Start of Given records

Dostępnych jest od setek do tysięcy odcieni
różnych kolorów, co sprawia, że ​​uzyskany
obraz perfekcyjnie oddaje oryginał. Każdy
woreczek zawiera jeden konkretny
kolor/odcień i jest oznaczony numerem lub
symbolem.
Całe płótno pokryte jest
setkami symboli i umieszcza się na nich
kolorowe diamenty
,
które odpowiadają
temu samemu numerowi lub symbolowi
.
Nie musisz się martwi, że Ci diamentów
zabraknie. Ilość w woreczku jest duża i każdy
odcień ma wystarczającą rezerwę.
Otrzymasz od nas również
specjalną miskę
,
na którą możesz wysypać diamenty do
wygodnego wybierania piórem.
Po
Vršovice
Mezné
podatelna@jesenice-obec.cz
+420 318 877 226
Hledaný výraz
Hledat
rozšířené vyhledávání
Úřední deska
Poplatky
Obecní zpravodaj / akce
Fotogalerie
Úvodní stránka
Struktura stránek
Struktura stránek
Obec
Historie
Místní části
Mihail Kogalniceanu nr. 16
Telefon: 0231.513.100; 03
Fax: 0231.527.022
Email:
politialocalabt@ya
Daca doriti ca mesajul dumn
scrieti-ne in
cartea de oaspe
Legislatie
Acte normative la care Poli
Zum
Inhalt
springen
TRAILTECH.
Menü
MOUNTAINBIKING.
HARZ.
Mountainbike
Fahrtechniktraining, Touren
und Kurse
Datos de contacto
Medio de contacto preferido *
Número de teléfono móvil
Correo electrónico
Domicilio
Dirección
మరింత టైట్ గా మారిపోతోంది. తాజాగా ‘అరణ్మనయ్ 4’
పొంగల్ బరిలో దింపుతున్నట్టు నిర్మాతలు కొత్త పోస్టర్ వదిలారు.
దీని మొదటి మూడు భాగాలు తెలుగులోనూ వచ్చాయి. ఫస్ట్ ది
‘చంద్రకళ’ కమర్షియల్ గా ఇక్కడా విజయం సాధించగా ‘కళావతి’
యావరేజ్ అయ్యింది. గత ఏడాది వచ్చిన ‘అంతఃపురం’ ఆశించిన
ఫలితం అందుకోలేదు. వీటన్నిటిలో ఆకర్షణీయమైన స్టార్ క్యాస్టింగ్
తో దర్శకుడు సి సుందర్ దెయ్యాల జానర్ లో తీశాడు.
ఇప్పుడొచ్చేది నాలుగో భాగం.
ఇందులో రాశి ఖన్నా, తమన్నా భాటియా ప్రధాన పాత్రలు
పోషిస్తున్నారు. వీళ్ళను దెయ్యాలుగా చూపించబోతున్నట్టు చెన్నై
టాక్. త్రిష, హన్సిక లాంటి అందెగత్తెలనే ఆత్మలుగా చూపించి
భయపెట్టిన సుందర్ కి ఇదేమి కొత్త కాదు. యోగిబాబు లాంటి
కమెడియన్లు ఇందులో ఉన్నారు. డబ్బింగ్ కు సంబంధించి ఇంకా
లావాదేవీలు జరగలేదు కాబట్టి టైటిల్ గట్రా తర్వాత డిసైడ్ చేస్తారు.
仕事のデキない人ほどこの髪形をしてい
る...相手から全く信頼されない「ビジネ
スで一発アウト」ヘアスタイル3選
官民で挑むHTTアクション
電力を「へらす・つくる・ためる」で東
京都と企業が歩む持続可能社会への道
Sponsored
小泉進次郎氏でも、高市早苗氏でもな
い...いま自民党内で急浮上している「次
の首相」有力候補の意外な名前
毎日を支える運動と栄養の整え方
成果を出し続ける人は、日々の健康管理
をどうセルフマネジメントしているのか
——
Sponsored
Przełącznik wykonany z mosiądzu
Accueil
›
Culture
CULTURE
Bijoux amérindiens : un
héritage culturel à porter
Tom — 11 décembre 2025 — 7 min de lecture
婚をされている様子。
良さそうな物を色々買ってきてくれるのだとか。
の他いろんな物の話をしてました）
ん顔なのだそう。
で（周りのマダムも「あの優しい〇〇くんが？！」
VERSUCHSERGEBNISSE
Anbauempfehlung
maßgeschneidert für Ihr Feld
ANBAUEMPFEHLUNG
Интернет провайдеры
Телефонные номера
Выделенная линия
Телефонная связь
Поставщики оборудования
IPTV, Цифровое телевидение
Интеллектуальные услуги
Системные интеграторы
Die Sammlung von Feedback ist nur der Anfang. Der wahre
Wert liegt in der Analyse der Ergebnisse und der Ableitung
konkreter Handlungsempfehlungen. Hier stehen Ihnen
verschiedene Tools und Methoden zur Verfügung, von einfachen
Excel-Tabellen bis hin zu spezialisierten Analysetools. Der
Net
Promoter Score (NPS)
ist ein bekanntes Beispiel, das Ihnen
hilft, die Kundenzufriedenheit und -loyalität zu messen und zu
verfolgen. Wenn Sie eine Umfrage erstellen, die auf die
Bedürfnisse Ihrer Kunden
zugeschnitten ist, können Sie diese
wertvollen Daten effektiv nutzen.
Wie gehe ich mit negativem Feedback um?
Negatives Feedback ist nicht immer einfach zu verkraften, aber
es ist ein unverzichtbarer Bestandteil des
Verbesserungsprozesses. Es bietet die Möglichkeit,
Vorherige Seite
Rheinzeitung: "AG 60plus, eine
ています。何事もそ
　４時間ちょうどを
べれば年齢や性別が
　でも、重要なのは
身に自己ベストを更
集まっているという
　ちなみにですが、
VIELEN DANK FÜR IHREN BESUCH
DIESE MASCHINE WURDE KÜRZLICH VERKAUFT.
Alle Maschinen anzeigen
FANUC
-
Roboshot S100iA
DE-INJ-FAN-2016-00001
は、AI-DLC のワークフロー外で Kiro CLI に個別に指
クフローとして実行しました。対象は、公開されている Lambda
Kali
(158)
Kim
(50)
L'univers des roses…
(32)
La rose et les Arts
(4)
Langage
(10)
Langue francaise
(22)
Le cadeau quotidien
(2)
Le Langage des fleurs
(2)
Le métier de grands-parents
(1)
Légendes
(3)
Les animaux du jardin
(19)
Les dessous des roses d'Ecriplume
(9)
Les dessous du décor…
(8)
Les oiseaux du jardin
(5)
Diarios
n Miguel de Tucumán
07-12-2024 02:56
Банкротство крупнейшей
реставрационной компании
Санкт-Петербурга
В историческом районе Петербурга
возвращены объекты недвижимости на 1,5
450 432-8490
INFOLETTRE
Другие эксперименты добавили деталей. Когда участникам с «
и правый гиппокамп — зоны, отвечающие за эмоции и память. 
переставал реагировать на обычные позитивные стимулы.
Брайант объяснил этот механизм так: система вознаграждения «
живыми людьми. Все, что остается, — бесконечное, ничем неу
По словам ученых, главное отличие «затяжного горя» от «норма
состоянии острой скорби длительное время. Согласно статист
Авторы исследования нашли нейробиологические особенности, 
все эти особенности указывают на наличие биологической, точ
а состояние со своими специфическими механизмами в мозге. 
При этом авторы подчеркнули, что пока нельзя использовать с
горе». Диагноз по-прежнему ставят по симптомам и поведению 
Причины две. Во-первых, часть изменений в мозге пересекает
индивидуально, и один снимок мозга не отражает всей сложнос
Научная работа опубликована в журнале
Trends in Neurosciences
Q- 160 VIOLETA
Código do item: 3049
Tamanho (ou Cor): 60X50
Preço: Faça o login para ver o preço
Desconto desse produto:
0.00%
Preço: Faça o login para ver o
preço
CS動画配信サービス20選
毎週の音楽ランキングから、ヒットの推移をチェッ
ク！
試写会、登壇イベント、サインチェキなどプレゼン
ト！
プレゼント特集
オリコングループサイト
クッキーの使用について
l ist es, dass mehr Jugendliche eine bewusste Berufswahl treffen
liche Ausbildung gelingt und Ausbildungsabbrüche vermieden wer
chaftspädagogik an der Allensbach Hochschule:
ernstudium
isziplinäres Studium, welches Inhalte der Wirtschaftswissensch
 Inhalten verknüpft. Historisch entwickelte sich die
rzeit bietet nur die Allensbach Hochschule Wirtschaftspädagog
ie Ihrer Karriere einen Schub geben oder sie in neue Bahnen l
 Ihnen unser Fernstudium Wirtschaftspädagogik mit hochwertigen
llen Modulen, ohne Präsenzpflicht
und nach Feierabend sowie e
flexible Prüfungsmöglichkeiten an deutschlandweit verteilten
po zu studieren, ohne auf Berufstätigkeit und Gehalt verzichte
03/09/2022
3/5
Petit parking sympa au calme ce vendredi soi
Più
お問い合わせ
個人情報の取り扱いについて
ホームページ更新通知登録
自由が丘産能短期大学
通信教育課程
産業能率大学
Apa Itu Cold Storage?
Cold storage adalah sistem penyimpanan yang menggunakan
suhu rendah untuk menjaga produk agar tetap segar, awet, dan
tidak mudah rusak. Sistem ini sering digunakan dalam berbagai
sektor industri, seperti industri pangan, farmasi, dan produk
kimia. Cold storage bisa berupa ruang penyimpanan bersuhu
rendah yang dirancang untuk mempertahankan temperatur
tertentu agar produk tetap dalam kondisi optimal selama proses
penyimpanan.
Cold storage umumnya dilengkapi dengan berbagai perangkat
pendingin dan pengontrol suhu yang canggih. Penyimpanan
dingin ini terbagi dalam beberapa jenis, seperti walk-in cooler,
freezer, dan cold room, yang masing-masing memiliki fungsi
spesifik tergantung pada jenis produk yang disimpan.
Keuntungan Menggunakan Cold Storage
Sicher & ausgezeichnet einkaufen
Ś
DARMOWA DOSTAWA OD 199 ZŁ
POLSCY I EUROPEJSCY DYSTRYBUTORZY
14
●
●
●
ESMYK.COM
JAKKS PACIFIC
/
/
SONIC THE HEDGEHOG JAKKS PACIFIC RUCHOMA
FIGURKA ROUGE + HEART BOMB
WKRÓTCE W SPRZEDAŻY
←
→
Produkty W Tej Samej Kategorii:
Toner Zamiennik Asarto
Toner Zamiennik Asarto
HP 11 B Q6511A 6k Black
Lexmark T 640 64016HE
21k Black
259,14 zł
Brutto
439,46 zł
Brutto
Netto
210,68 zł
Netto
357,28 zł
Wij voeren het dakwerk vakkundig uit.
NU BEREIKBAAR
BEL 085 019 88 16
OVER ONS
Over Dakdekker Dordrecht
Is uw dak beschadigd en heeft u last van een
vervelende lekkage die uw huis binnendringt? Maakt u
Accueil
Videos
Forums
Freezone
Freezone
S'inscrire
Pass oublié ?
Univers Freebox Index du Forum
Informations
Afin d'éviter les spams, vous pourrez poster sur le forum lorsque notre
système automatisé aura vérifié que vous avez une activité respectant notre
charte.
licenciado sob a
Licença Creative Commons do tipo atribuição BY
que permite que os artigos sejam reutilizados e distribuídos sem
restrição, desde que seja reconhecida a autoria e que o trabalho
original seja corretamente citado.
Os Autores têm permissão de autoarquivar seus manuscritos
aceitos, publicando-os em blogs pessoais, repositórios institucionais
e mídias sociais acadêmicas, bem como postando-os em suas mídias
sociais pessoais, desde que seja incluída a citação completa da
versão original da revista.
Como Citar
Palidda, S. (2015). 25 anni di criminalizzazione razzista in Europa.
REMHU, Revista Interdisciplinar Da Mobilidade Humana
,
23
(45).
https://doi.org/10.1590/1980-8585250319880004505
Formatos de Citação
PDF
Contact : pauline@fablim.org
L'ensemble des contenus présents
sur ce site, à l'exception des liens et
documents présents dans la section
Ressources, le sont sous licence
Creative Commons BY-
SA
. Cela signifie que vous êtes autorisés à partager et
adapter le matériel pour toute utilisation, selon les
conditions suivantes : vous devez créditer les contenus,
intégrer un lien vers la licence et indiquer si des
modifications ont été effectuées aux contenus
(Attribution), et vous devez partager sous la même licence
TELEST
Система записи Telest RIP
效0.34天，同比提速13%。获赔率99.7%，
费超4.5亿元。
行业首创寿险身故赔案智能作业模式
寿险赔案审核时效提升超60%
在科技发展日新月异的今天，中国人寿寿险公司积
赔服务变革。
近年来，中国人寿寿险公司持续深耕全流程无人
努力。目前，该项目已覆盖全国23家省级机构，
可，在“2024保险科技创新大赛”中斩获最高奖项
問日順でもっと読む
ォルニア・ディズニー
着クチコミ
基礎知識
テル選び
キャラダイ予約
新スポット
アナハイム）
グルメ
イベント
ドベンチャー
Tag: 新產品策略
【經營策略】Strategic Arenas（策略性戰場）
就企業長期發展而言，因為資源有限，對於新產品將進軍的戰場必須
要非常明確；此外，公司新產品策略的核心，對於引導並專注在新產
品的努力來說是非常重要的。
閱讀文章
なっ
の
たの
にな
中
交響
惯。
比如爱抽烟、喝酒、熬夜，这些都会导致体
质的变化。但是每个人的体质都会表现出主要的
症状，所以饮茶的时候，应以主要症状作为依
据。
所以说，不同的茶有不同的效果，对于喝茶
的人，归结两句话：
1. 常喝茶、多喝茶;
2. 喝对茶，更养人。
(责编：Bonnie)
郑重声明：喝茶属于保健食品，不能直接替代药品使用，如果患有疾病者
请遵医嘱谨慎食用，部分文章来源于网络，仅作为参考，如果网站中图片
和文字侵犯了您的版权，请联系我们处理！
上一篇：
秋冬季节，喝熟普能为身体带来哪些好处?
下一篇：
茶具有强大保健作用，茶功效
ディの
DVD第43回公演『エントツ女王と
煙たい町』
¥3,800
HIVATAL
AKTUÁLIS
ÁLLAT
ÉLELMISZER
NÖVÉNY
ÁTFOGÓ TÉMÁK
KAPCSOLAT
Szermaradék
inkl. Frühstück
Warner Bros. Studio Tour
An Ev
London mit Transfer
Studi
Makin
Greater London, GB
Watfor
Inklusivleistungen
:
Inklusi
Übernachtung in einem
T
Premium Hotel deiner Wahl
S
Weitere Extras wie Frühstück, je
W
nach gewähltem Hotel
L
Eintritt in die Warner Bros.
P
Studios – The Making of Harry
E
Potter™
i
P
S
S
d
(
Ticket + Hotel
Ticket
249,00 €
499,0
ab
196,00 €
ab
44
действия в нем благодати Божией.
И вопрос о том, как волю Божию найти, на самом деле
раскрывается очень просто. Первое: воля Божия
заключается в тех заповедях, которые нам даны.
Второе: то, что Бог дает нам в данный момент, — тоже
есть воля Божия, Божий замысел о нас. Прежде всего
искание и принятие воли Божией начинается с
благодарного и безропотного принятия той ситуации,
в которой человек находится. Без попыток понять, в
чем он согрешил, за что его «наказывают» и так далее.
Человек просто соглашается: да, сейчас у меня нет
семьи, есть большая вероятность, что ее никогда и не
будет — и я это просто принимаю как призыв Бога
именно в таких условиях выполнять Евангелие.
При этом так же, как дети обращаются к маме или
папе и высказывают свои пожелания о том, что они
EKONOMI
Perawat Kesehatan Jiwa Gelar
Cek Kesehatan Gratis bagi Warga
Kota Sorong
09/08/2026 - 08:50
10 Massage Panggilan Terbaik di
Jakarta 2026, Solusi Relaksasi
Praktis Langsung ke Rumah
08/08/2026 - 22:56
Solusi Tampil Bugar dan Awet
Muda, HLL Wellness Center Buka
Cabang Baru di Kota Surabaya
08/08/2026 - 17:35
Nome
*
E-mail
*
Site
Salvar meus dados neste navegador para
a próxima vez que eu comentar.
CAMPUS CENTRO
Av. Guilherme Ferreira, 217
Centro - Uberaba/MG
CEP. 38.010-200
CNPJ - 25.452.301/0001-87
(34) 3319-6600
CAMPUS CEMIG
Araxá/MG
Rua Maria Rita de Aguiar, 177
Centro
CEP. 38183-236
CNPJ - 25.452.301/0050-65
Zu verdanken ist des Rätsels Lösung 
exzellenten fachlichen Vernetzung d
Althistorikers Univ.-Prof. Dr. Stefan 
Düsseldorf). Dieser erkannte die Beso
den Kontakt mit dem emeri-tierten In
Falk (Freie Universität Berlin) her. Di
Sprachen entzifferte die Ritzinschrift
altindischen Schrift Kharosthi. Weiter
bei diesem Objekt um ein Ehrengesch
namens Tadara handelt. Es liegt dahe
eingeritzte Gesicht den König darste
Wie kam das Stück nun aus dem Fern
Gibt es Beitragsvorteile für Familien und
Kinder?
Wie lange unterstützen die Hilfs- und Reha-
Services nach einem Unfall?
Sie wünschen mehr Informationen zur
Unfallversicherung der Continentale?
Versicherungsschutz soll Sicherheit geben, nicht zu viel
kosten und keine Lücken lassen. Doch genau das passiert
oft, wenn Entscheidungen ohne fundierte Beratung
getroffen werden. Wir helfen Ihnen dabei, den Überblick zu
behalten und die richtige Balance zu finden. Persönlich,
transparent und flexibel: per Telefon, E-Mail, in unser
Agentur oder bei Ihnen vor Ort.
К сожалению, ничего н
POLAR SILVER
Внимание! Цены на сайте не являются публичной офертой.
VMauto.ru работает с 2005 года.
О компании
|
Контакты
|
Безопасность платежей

End of Given records

Exercise requirements :: Extract the lines of the preceding material that run from the line with "и правый гиппокамп" through the line with "живыми людьми. Все, что", inclusive, reproducing them exactly and adding nothing.

Finished task ::
и правый гиппокамп — зоны, отвечающие за эмоции и память. 
переставал реагировать на обычные позитивные стимулы.
Брайант объяснил этот механизм так: система вознаграждения «
живыми людьми. Все, что остается, — бесконечное, ничем неу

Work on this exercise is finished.